Abstract

Type 2 diabetes mellitus (T2DM) often results in high morbidity and mortality. In addition, T2DM presents a substantial financial burden for individuals and their families, health systems, and societies. According to studies and reports, globally, the incidence and prevalence of T2DM are increasing rapidly. Several models have been built to predict T2DM onset in the future or detect undiagnosed T2DM in patients. Additional to the performance of such models, their interpretability is crucial for health experts, especially in personalized clinical prediction models.

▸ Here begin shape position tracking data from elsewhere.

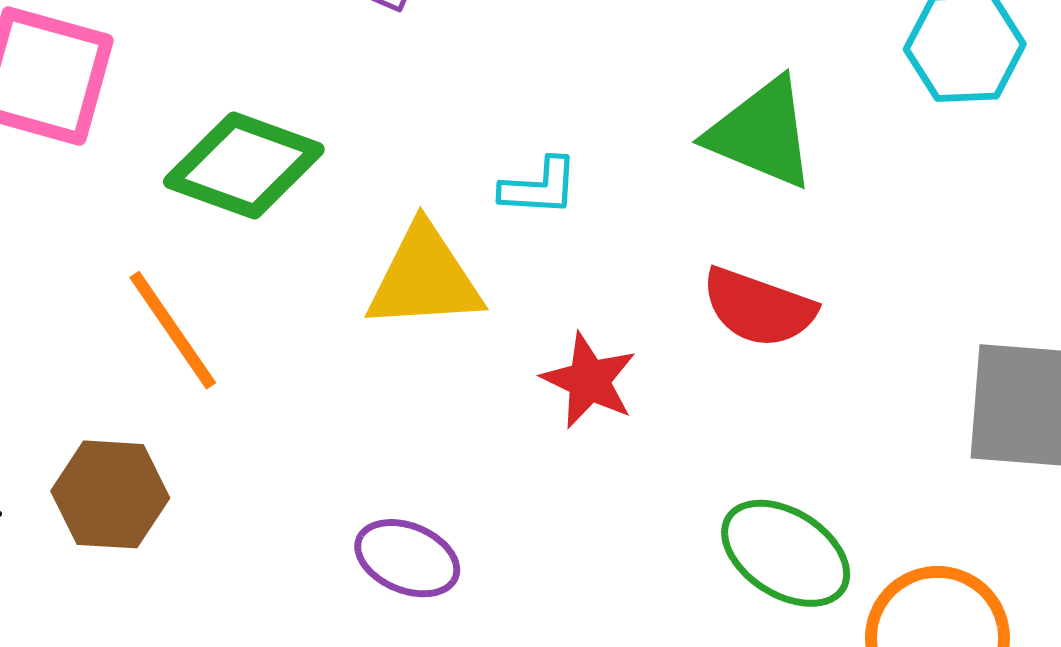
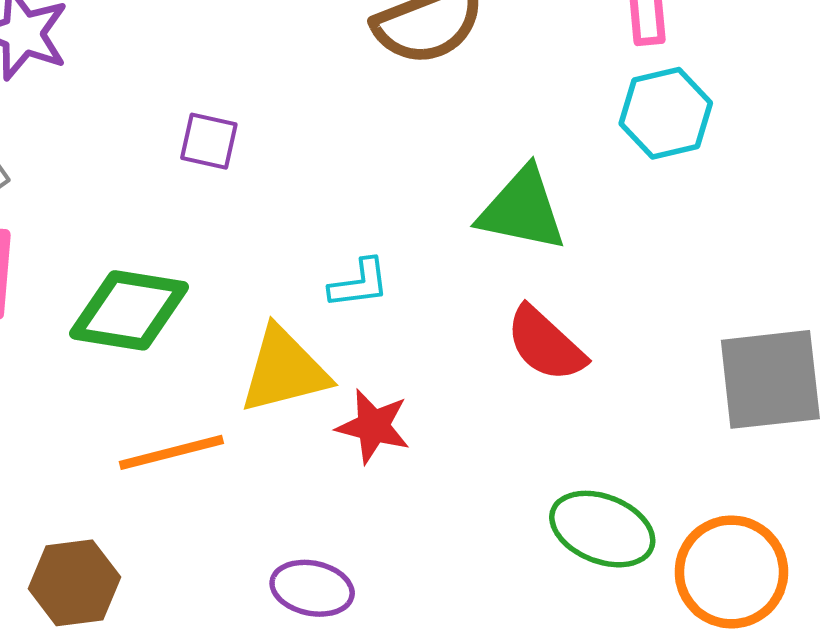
red semicircle: (759, 308) -> (545, 344), turned 34
orange line: (173, 330) -> (171, 452), moved, turned -59
red star: (589, 381) -> (373, 426), moved

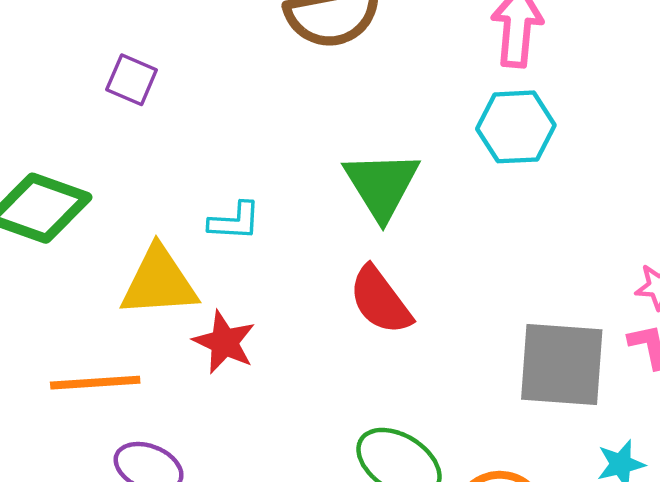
green triangle: (522, 210) -> (382, 185), turned 36
orange line: (171, 452) -> (95, 383), moved

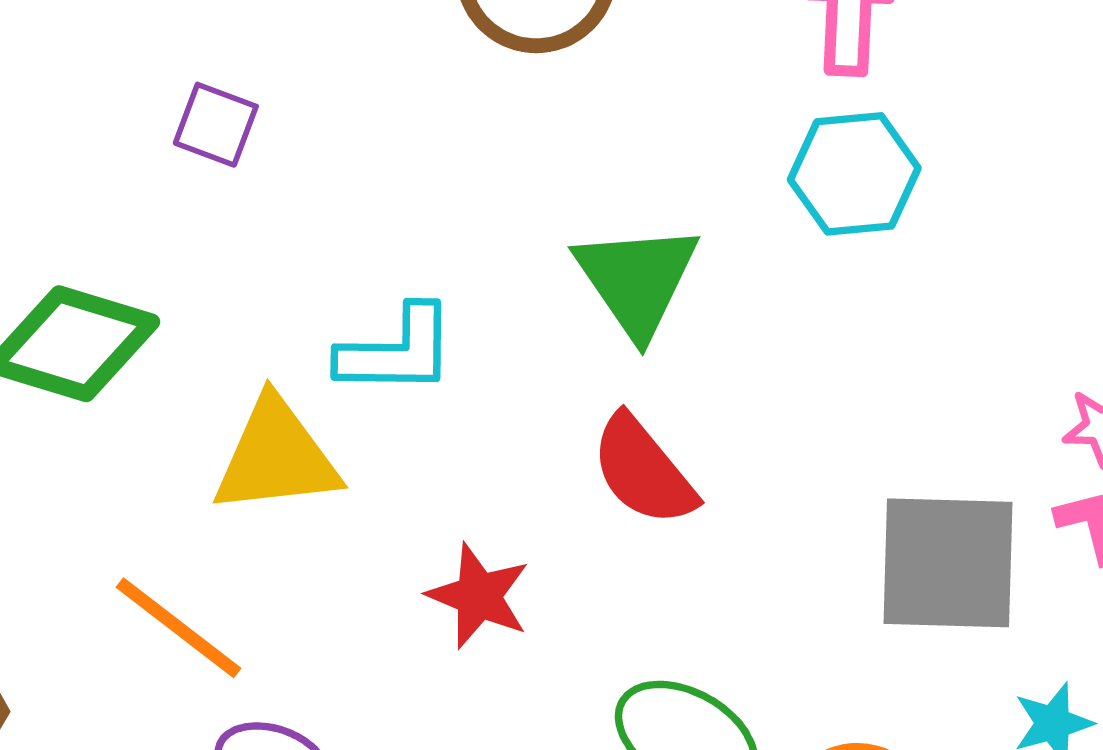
cyan L-shape: (235, 221) -> (397, 351), size x1.4
red star: (224, 342) -> (479, 596), moved
orange line: (95, 383) -> (178, 628), turned 44

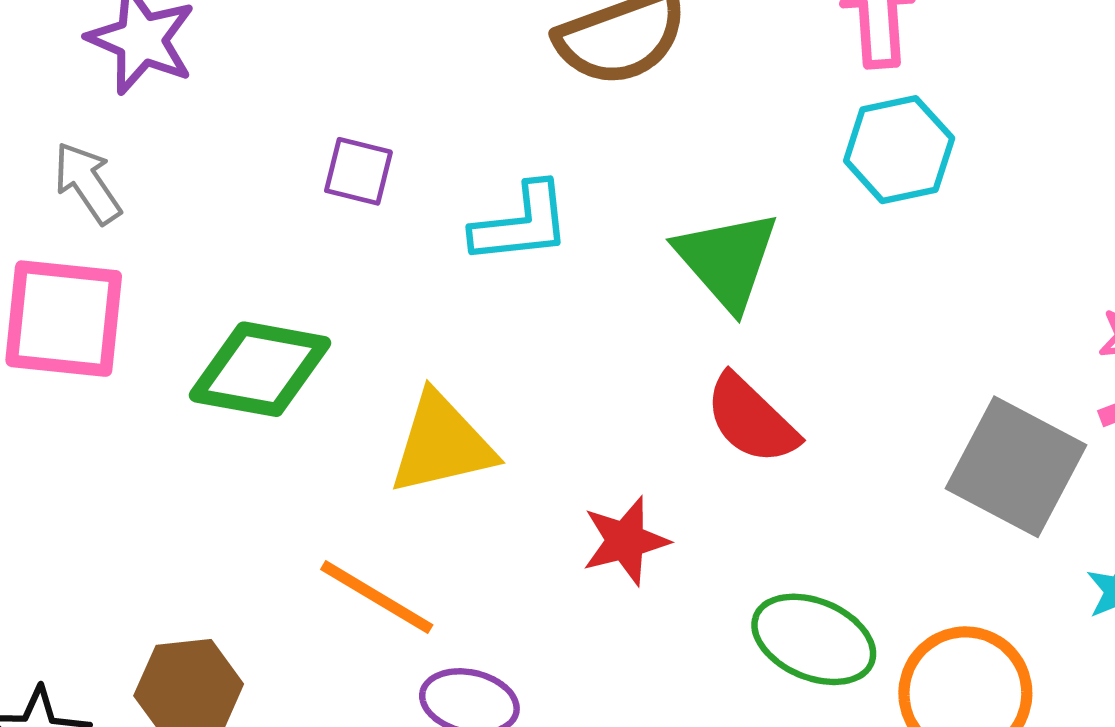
cyan L-shape: (397, 351) -> (521, 224), moved
gray square: (948, 563) -> (1016, 467), turned 33
red star: (479, 596) -> (625, 541), turned -30

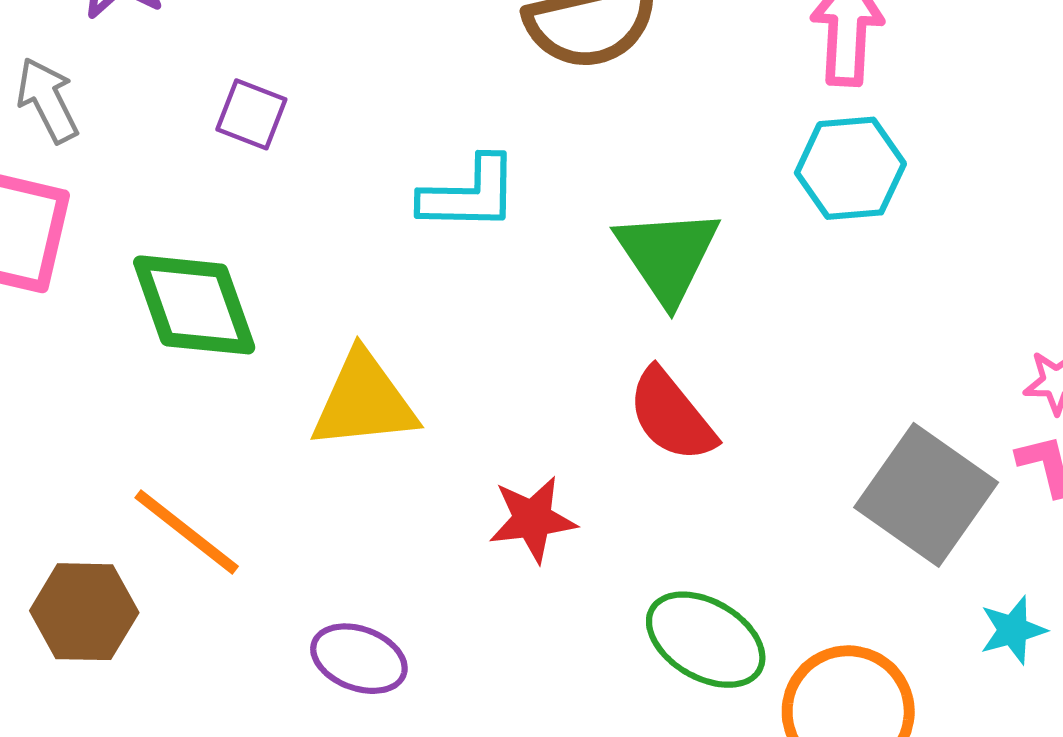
purple square: (358, 171) -> (251, 114), moved
green diamond: (260, 369) -> (194, 305), turned 53
orange line: (377, 597) -> (187, 532), moved

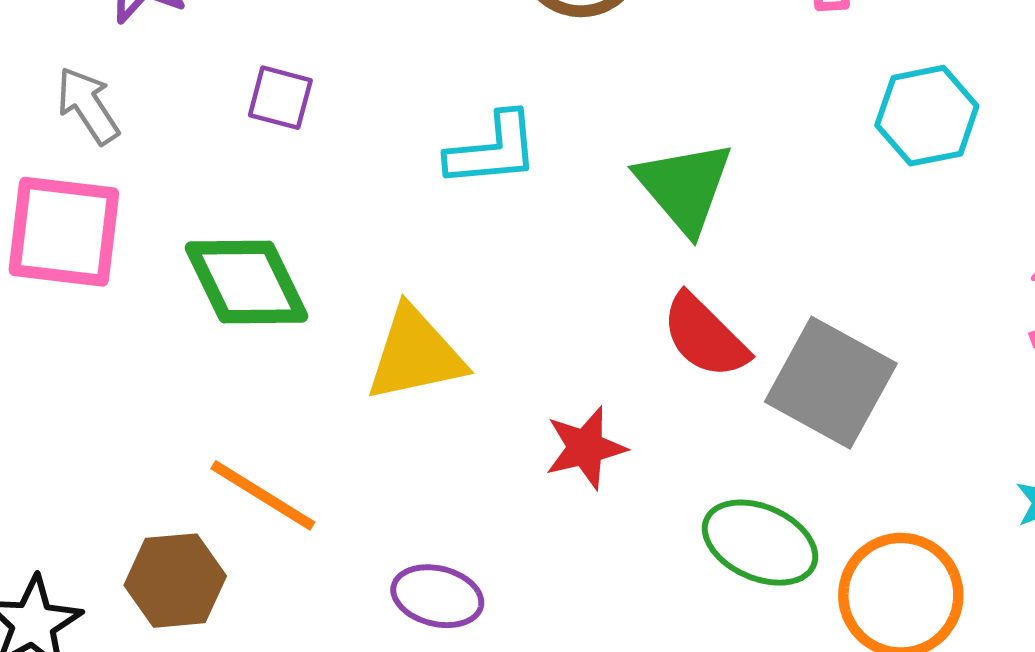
cyan hexagon: (850, 168) -> (927, 116), moved
gray square: (926, 495) -> (831, 383), moved

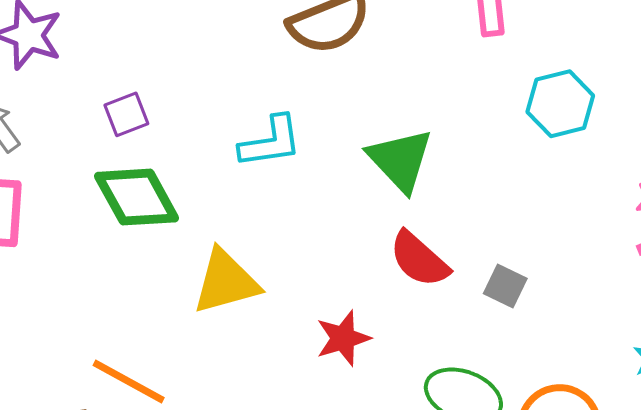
purple square: (280, 98) -> (126, 114), turned -33
green diamond: (246, 282) -> (137, 197), moved
gray square: (831, 383) -> (505, 286), size x0.5

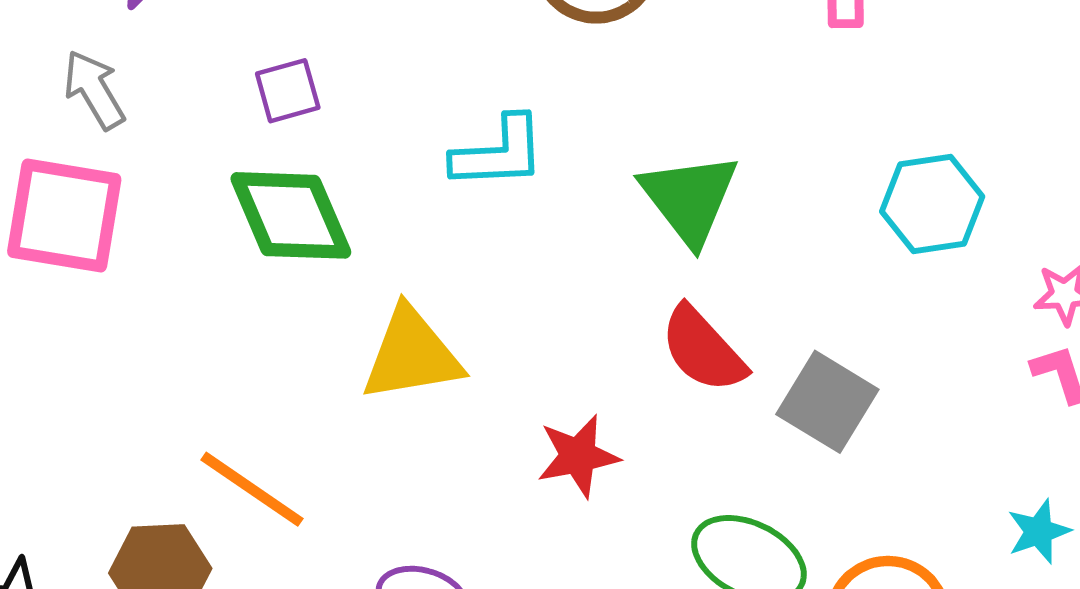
cyan hexagon: (560, 104) -> (932, 204), moved
gray square: (505, 286) -> (827, 402), size x1.5

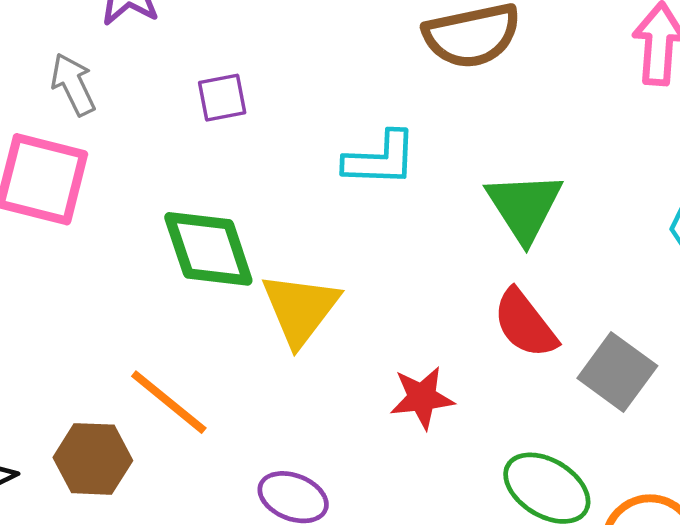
green diamond: (291, 215) -> (208, 249), moved
yellow triangle: (412, 355) -> (300, 309), turned -48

Data collected over 42 months from health check-up examinations and prescribed drugs data repositories of four primary healthcare providers were used in this study. We propose a framework consisting of LogicRegression based feature extraction and Least Absolute Shrinkage and Selection operator based prediction modeling for undiagnosed T2DM prediction. Performance of the models was measured using Area under the ROC curve (AUC) with corresponding confidence intervals. Results show that using LogicRegression based feature extraction resulted in simpler models, which are easier for healthcare experts to interpret, especially in cases with many binary features. Models developed using the proposed framework resulted in an AUC of 0.818 (95% Confidence Interval (CI): 0.812−0.823) that was comparable to more complex models (i.e., models with a larger number of features), where all features were included in prediction model development with the AUC of 0.816 (95% CI: 0.810−0.822). However, the difference in the number of used features was significant. This study proposes a framework for building interpretable models in healthcare that can contribute to higher trust in prediction models from healthcare experts.

Highlights

  • Morbidity and mortality are often results of Type 2 diabetes mellitus (T2DM)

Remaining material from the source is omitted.